(Page-level text extractions)

_ _ _

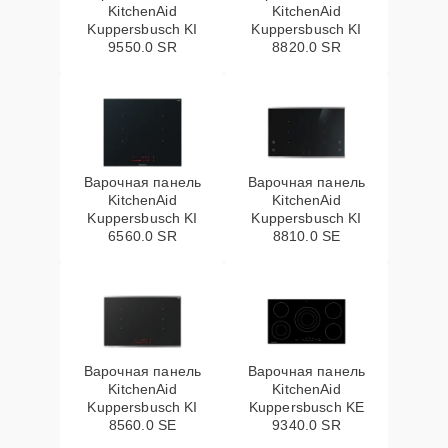
KitchenAid
KitchenAid
Kuppersbusch KI
Kuppersbusch KI
9550.0 SR
8820.0 SR
Варочная панель
Варочная панель
KitchenAid
KitchenAid
Kuppersbusch KI
Kuppersbusch KI
6560.0 SR
8810.0 SE
Варочная панель
Варочная панель
KitchenAid
KitchenAid
Kuppersbusch KI
Kuppersbusch KE
8560.0 SE
9340.0 SR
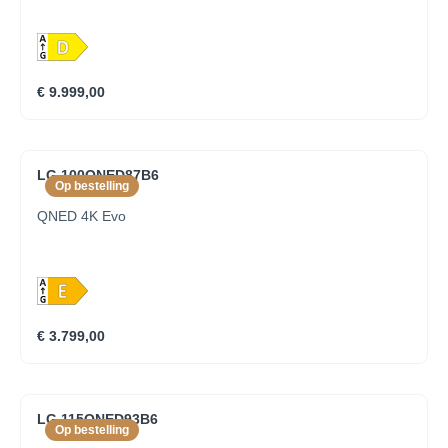
€ 9.999,00
LG 100QNED87B6
Op bestelling
QNED 4K Evo
€ 3.799,00
LG 115QNED93B6
Op bestelling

_ _ _

Task to carry out:
Could you write out every record exactly, leaving the pictures out?

Result of this task:
KitchenAid
KitchenAid
Kuppersbusch KI
Kuppersbusch KI
9550.0 SR
8820.0 SR
Варочная панель
Варочная панель
KitchenAid
KitchenAid
Kuppersbusch KI
Kuppersbusch KI
6560.0 SR
8810.0 SE
Варочная панель
Варочная панель
KitchenAid
KitchenAid
Kuppersbusch KI
Kuppersbusch KE
8560.0 SE
9340.0 SR
€ 9.999,00
LG 100QNED87B6
Op bestelling
QNED 4K Evo
€ 3.799,00
LG 115QNED93B6
Op bestelling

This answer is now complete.